Erdoğan, şunları kaydetti:“Çoğunuz yurt dışına gitti. Gelişmiş şehirleri gördünüz. Benim şehrim neden böyle değil? Her bir belediye başkanımızın kendisine her gün bu soruyu defalarca sorması gerekir. Konya bugün de ihtişamlı bir şehir ama tarihte çok daha ihtişama sahipti. Bizim yeniden hayranlık duyulan şehirlerimiz olmak zorunda. Bu şehirleri yine biz bozduk. İmara aykırı gecekondu, her vatandaşın açık bulduğu meydana istediği şeyi kondurmasıyla bozuldu. Şehirler nasıl bozulduysa bu kadro şehirleri tamir edecek, yeniden inşa edecek. Dizlerinin üzerine çökmesi istenen bu medeniyet, Allah’ın izniyle dizlerin üzerinden sizler vasıtasıyla doğrulacak, ayağa kalkacak. Her bir şehrin İstanbul’dan da güzel olması gayemiz olacak.”
“BİRİLERİNE RANT SAĞLAMANIN PEŞİNDE OLMAYACAĞIZ”
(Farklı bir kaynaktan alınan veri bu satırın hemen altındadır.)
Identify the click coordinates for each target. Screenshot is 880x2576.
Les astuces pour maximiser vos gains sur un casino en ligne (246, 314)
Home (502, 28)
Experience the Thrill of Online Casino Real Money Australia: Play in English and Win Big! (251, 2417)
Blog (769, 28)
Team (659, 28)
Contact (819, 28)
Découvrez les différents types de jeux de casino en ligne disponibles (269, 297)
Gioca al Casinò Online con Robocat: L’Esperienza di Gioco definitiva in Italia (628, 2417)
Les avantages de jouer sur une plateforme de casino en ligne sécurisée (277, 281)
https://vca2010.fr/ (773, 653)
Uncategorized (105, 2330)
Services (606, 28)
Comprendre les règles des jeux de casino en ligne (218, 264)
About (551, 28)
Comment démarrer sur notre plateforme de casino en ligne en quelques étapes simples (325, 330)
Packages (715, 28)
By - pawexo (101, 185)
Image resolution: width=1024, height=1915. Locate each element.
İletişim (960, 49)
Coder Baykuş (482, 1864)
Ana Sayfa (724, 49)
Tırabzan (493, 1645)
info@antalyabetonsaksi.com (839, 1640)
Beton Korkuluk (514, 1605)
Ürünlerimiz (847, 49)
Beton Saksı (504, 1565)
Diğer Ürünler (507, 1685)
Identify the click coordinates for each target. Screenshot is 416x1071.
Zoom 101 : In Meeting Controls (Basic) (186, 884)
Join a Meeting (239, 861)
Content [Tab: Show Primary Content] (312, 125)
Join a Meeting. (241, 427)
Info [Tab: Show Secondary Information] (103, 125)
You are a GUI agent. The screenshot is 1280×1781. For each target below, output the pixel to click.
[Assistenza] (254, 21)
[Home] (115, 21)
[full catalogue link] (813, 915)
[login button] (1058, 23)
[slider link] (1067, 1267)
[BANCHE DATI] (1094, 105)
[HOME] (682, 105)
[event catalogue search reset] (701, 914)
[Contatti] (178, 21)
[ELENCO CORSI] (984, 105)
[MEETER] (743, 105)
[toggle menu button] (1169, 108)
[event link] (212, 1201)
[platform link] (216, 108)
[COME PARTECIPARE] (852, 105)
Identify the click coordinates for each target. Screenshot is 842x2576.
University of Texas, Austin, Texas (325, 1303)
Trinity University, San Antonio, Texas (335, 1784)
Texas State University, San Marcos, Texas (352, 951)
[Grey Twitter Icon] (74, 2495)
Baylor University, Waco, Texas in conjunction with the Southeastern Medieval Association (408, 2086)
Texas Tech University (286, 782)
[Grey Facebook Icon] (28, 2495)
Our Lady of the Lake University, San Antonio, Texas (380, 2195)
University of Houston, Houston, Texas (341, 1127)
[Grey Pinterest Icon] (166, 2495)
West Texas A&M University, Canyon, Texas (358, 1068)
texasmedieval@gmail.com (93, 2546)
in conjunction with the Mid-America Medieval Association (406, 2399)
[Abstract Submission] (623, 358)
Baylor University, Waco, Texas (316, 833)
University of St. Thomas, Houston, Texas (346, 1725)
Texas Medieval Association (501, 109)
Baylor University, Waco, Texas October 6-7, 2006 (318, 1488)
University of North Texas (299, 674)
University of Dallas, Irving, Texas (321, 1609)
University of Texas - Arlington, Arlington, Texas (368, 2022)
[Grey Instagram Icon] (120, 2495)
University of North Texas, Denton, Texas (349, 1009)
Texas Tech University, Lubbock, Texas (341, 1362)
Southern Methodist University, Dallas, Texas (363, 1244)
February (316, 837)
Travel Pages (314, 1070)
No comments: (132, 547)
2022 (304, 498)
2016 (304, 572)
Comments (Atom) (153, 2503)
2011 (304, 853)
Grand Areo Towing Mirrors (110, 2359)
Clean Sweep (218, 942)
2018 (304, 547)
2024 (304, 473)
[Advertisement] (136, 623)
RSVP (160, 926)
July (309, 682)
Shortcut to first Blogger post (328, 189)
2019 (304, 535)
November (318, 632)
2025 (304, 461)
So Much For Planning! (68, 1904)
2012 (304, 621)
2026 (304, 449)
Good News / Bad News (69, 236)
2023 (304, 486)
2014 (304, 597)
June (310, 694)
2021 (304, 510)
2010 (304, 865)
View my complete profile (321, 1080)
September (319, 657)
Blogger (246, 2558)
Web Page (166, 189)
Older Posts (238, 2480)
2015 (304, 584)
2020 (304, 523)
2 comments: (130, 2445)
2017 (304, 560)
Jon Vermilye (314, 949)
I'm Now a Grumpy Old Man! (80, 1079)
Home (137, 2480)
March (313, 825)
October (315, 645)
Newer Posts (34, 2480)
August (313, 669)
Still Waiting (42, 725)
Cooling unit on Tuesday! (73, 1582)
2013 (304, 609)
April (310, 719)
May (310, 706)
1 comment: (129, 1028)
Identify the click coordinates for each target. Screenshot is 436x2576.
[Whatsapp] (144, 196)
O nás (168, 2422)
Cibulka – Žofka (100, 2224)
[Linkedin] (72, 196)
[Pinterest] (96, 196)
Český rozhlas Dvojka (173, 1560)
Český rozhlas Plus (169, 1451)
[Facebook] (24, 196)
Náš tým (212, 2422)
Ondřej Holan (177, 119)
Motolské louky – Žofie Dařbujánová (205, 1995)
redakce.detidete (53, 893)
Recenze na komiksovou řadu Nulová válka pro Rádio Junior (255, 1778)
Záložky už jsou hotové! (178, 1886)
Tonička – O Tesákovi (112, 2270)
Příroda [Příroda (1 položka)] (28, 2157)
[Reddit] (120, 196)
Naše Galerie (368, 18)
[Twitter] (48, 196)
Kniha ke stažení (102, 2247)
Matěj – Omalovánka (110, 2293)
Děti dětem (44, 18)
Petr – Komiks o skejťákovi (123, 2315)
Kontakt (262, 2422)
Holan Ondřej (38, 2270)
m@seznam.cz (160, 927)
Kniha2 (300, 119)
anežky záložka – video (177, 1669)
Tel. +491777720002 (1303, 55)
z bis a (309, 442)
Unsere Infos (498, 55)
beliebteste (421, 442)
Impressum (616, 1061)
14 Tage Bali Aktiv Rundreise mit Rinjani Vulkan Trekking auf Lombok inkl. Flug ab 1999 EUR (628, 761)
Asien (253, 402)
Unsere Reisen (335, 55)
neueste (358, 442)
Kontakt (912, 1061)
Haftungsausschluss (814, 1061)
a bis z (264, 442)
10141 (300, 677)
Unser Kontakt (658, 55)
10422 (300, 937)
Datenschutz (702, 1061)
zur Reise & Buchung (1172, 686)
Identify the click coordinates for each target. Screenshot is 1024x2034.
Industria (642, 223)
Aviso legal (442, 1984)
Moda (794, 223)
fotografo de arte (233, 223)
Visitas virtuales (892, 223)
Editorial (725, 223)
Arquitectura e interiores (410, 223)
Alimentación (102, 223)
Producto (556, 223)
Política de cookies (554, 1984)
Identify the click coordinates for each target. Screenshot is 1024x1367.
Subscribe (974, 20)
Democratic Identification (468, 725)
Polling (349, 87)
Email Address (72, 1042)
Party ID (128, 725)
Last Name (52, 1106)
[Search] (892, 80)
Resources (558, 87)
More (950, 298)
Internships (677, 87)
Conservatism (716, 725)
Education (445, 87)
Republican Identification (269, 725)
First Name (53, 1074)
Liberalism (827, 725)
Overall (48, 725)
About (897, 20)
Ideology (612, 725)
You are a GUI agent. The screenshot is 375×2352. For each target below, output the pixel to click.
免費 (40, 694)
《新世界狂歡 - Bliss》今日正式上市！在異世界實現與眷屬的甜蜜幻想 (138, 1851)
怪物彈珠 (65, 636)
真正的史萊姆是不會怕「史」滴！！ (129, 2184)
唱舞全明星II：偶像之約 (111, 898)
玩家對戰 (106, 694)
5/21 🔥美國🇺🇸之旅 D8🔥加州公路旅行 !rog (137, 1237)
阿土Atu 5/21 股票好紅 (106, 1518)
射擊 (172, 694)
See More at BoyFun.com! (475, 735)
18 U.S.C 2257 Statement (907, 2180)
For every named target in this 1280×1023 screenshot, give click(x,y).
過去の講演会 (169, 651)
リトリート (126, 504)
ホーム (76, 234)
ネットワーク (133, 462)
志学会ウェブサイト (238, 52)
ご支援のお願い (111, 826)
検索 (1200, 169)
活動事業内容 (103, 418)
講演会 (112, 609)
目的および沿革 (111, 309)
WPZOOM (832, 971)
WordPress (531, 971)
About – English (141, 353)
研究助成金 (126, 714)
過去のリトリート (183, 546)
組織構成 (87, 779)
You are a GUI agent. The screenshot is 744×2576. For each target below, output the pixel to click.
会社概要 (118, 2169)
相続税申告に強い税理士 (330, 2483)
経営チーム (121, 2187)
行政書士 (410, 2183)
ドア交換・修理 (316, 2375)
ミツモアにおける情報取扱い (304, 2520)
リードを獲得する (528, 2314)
En az nüfuslu belde belediye başkanından İstanbul Büyükşehir Belediye Başkanına kadar bütün belediye başkanlarından en mükemmel belediye başkanlığını yapmasını isteyen Erdoğan, “Kentsel dönüşüm diyoruz. Birçok belediye başkanı arkadaşımız ‘benim beldem, benim ilçem, benim ilim küçük, dolayısıyla rezerve alanı meydana getirmem mümkün değil. Bu tür bahanelerin arkasına sığınarak kentsel değişim yapmaktan kaçmanın yollarını arıyor. Hiçbir yere sığınmanın anlamı yok. Ben bir Başbakan olarak, partimin Genel Başkanı olarak ve Belediyecilikte damdan düşen biri olarak açık söylüyorum; hiç bunlara sığınmayın. Biz medeniyet tasavvurumuzun gereği olan mimari anlayışı kesinlikle beldemizde de, ilçemizde de, ilimizde de yaparız. Birilerine rant sağlamanın peşinde olmayacağız” dedi.
“MİMARİ ESTETİĞİMİZ YATAY MİMARİ ÜZERİNEDİR”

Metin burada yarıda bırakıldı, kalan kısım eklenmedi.